Once a diagnosis of TCC is made, it is important to determine the extent of the tumor, i.e. to perform “tumor staging”. Tumor staging is performed to determine the best way to treat the cancer, to provide some information regarding prognosis, and to establish a baseline tumor measurement in order to determine if treatment is successful. Tumor staging for TCC includes radiographs of the thorax to look for lung metastasis, radiographs and ultrasound of the abdomen to look for metastasis in the abdomen and to assess any changes in the kidneys that result from obstructed urine flow. This information is needed to best plan how to treat the cancer. Also, these tests can be repeated during treatment to know if the treatment is being effective. Approximately 20-30% of dogs have metastasis to “distant” sites such as the lungs, but up to ½ will have “regional” metastasis to the surgical site and nearby lymph nodes.

For dogs with TCC that has not spread beyond the bladder, surgical excision is recommended. In order to surgically excise the tumor, however, it needs to be located away from the neck of the bladder and the urethra. Several vital structures in the neck of the bladder (where these tumors commonly develop) make surgical excision in this location usually difficult, but multiple studies have found that even removing just part of the mass is beneficial for an improved outcome. It is not possible to remove a “margin” of normal tissue around these tumors, except in rare cases, thus microscopic tumor cells are left behind post-op and lead to cancer regrowth.

The vast majority of TCC cases are treated with medical therapy using two drugs: chemotherapy and non-steroidal anti-inflammatories (NSAIDs). Traditional chemotherapy agents include Mitoxantrone, Carboplatin, Adriamycin, Vinblastine, and others have been used in canine TCC. The response with chemotherapy alone has been rather disappointing with ~20% of dogs having remission. NSAIDs are also effective in ~20% of dogs, but combining chemotherapy with an NSAID will yield response rates of 40-50%. Commonly used NSAIDs include Deramaxx, Piroxicam, Metacam, and Rimadyl. The side effects of chemotherapy are usually tolerable in dogs. Information of specific medications can be discussed with the attending veterinarian.

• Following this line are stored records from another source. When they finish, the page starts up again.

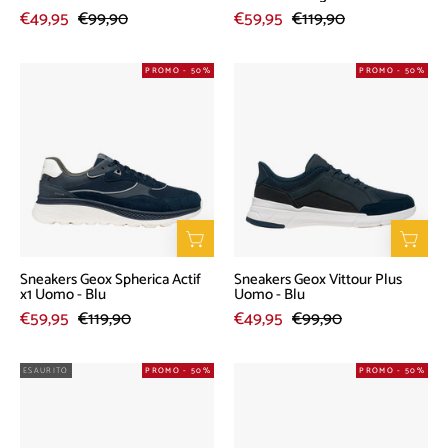
€49,95
€99,90
€59,95
€119,90
Sneakers
Sneakers
PROMO - 50%
PROMO - 50%
Geox
Geox
Spherica
Vittour
Actif
Plus
x1
Uomo
Uomo
-
-
Blu
Blu
Sneakers Geox Spherica Actif
Sneakers Geox Vittour Plus
x1 Uomo - Blu
Uomo - Blu
€59,95
€119,90
€49,95
€99,90
Sneakers
Sneakers
ESAURITO
PROMO - 50%
PROMO - 50%
Geox
Geox
Vittour
Deiven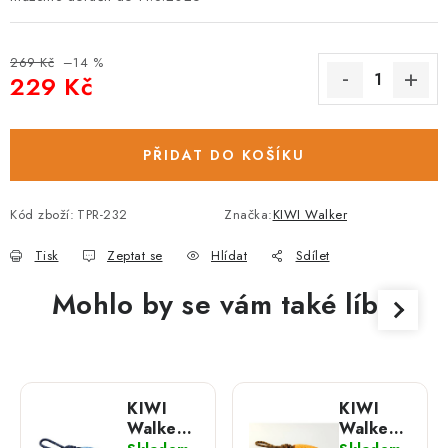
269 Kč
–14 %
229 Kč
Měrná cena:
PŘIDAT DO KOŠÍKU
Kód zboží:
TPR-232
Značka:
KIWI Walker
Tisk
Zeptat se
Hlídat
Sdílet
Mohlo by se vám také líbit
KIWI
KIWI
Walker -
Walker -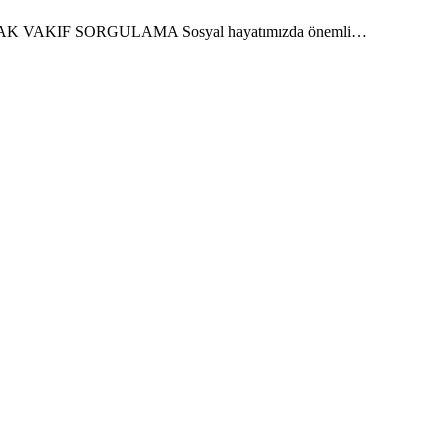
 MÜLHAK VAKIF SORGULAMA Sosyal hayatımızda önemli…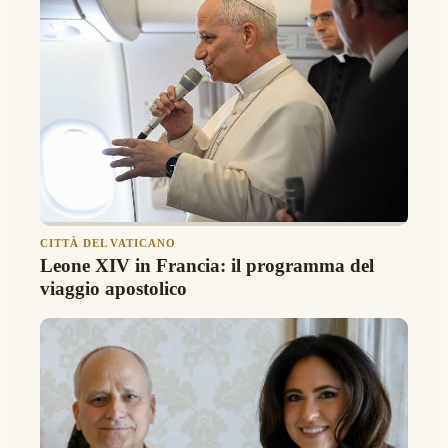
CITTÀ DEL VATICANO
Leone XIV in Francia: il programma del
viaggio apostolico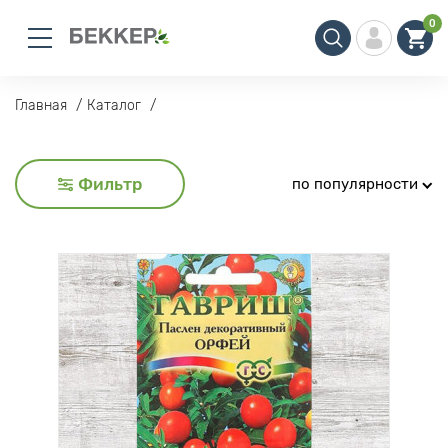
0
Главная
Каталог
Фильтр
по популярности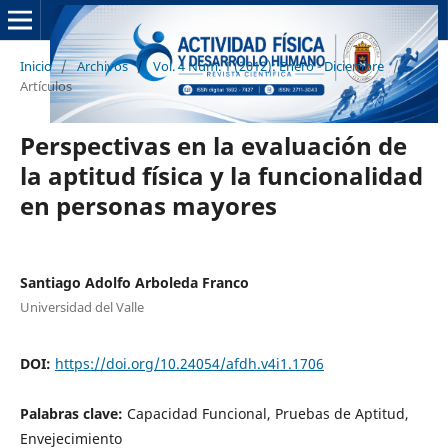
Inicio
/
Archivos
/
Vol. 4 Núm. 1 (2012): Enero - Diciembre
/
Artículos
Perspectivas en la evaluación de
la aptitud física y la funcionalidad
en personas mayores
Santiago Adolfo Arboleda Franco
Universidad del Valle
DOI:
https://doi.org/10.24054/afdh.v4i1.1706
Palabras clave:
Capacidad Funcional, Pruebas de Aptitud,
Envejecimiento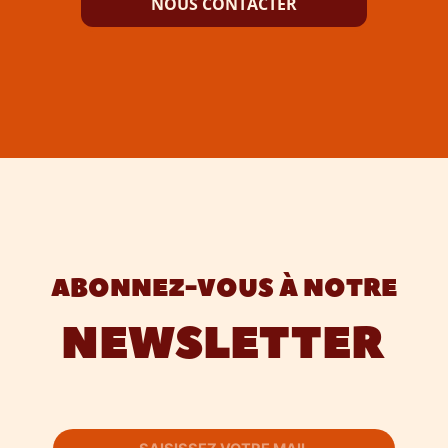
NOUS CONTACTER
ABONNEZ-VOUS À NOTRE
NEWSLETTER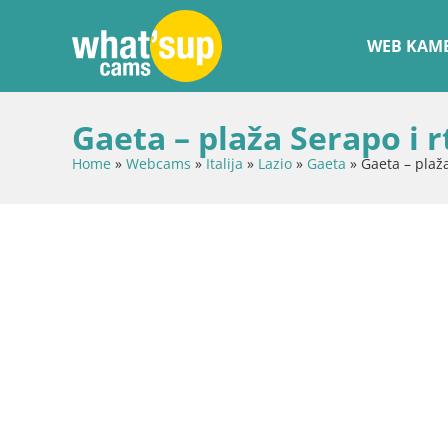
WEB KAME
Gaeta – plaža Serapo i 
Home
»
Webcams
»
Italija
»
Lazio
»
Gaeta
»
Gaeta – plaža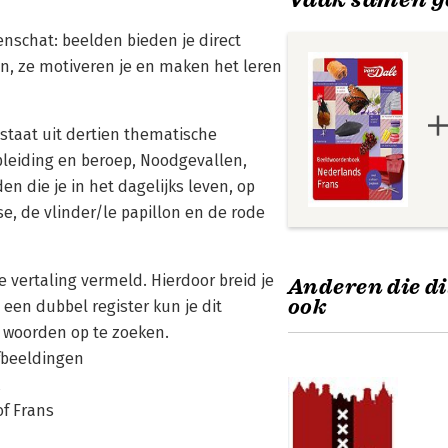
schat: beelden bieden je direct
n, ze motiveren je en maken het leren
taat uit dertien thematische
pleiding en beroep, Noodgevallen,
n die je in het dagelijks leven, op
e, de vlinder/le papillon en de rode
 vertaling vermeld. Hierdoor breid je
Anderen die di
ook
een dubbel register kun je dit
 woorden op te zoeken.
afbeeldingen
of Frans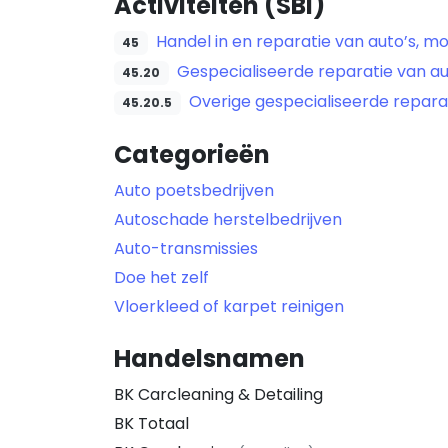
Activiteiten (SBI)
Handel in en reparatie van auto’s, m
45
Gespecialiseerde reparatie van au
45.20
Overige gespecialiseerde reparat
45.20.5
Categorieën
Auto poetsbedrijven
Autoschade herstelbedrijven
Auto-transmissies
Doe het zelf
Vloerkleed of karpet reinigen
Handelsnamen
BK Carcleaning & Detailing
BK Totaal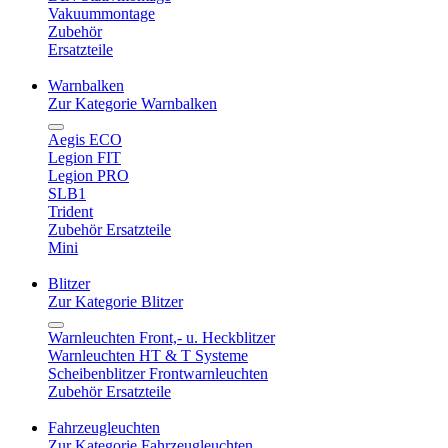
Vakuummontage
Zubehör
Ersatzteile
Warnbalken
Zur Kategorie Warnbalken
Aegis ECO
Legion FIT
Legion PRO
SLB1
Trident
Zubehör Ersatzteile
Mini
Blitzer
Zur Kategorie Blitzer
Warnleuchten Front,- u. Heckblitzer
Warnleuchten HT & T Systeme
Scheibenblitzer Frontwarnleuchten
Zubehör Ersatzteile
Fahrzeugleuchten
Zur Kategorie Fahrzeugleuchten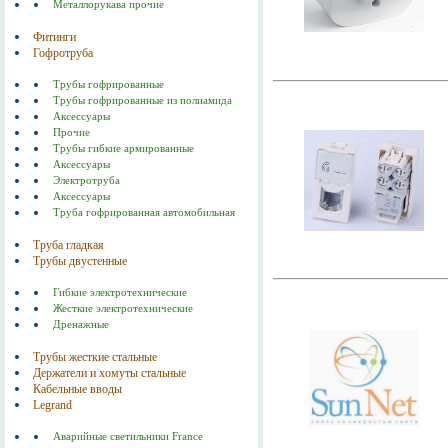
Металлорукава прочие
Фитинги
Гофротруба
Трубы гофрированные
Трубы гофрированные из полиамида
Аксессуары
Прочие
Трубы гибкие армированные
Аксессуары
Электротруба
Аксессуары
Труба гофрированная автомобильная
Труба гладкая
Трубы двустенные
Гибкие электротехнические
Жесткие электротехнические
Дренажные
Трубы жесткие стальные
Держатели и хомуты стальные
Кабельные вводы
Legrand
Аварийные светильники France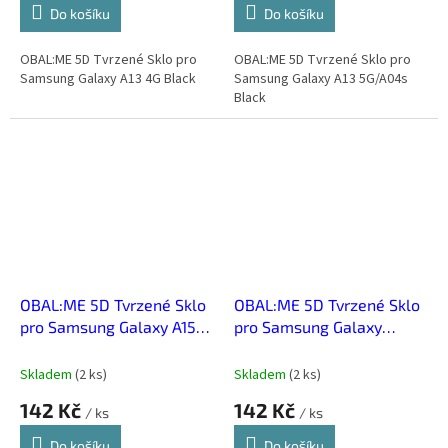
Do košíku
Do košíku
OBAL:ME 5D Tvrzené Sklo pro
OBAL:ME 5D Tvrzené Sklo pro
Samsung Galaxy A13 4G Black
Samsung Galaxy A13 5G/A04s
Black
OBAL:ME 5D Tvrzené Sklo
OBAL:ME 5D Tvrzené Sklo
pro Samsung Galaxy A15
pro Samsung Galaxy
4G/5G Black
A52/A52 5G/A52s 5G/A53
5G Black
Skladem
(
2 ks
)
Skladem
(
2 ks
)
142 Kč
142 Kč
/ ks
/ ks
Do košíku
Do košíku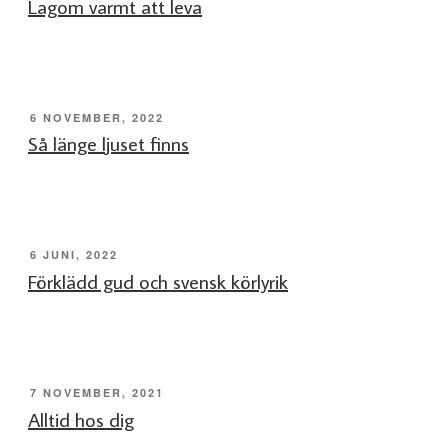
Lagom varmt att leva
PUBLICERAT
6 NOVEMBER, 2022
Så länge ljuset finns
PUBLICERAT
6 JUNI, 2022
Förklädd gud och svensk körlyrik
PUBLICERAT
7 NOVEMBER, 2021
Alltid hos dig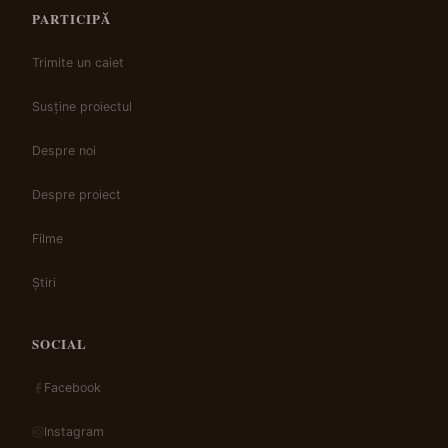
PARTICIPĂ
Trimite un caiet
Susține proiectul
Despre noi
Despre proiect
Filme
Știri
SOCIAL
Facebook
Instagram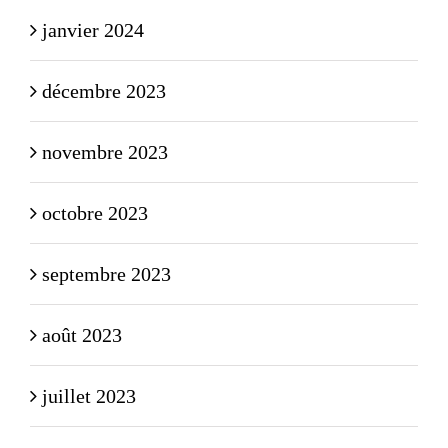
janvier 2024
décembre 2023
novembre 2023
octobre 2023
septembre 2023
août 2023
juillet 2023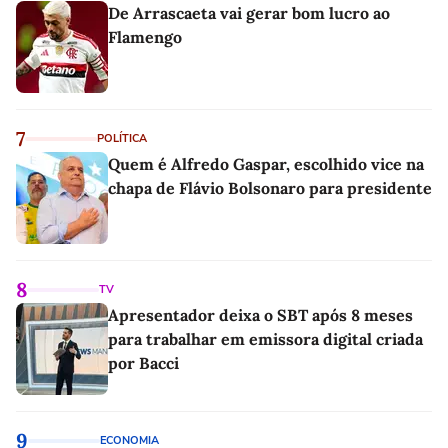
De Arrascaeta vai gerar bom lucro ao
Flamengo
7
POLÍTICA
Quem é Alfredo Gaspar, escolhido vice na
chapa de Flávio Bolsonaro para presidente
8
TV
Apresentador deixa o SBT após 8 meses
para trabalhar em emissora digital criada
por Bacci
9
ECONOMIA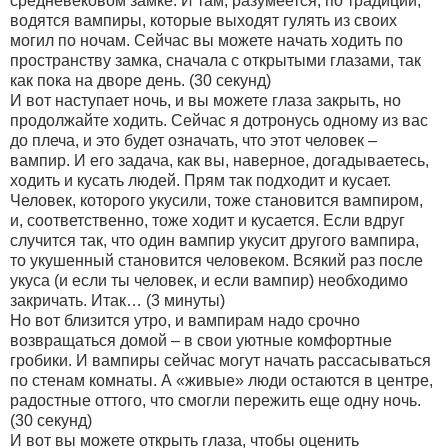
средневековом замке. И там, разумеется, по традиции,
водятся вампиры, которые выходят гулять из своих
могил по ночам. Сейчас вы можете начать ходить по
пространству замка, сначала с открытыми глазами, так
как пока на дворе день. (30 секунд)
И вот наступает ночь, и вы можете глаза закрыть, но
продолжайте ходить. Сейчас я дотронусь одному из вас
до плеча, и это будет означать, что этот человек –
вампир. И его задача, как вы, наверное, догадываетесь,
ходить и кусать людей. Прям так подходит и кусает.
Человек, которого укусили, тоже становится вампиром,
и, соответственно, тоже ходит и кусается. Если вдруг
случится так, что один вампир укусит другого вампира,
то укушенный становится человеком. Всякий раз после
укуса (и если ты человек, и если вампир) необходимо
закричать. Итак… (3 минуты)
Но вот близится утро, и вампирам надо срочно
возвращаться домой – в свои уютные комфортные
гробики. И вампиры сейчас могут начать рассасываться
по стенам комнаты. А «живые» люди остаются в центре,
радостные оттого, что смогли пережить еще одну ночь.
(30 секунд)
И вот вы можете открыть глаза, чтобы оценить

It is not known how long dogs with TCC that are not treated will live. Survival is affected by the growth rate of the tumor, the exact location of the tumor within the bladder, and whether the tumor has spread to other organs or not. The median survival in dogs treated with chemotherapy or NSAIDs alone is 3-4 months. The median survival time improves to 6-8 months when these therapies are combined. The best prognosis occurs for dogs that have medical therapy following surgery. In patients where minimal tumor remains post-op and they are followed with chemo and NSAIDs, the median survival time increases to 1-1.5 years. If bulky tumor remains post-op, the median survival time is 10-12 months if the patients are followed with chemo and NSAIDs.

Dogs with TCC are very prone to developing a bacterial infection in the bladder. Therefore, frequent urinalysis, culture, and treatment with antibiotics may be necessary. A secondary bacterial infection can result in a sudden worsening in symptoms in dogs with TCC, and these dogs will improve with treatment with antibiotics.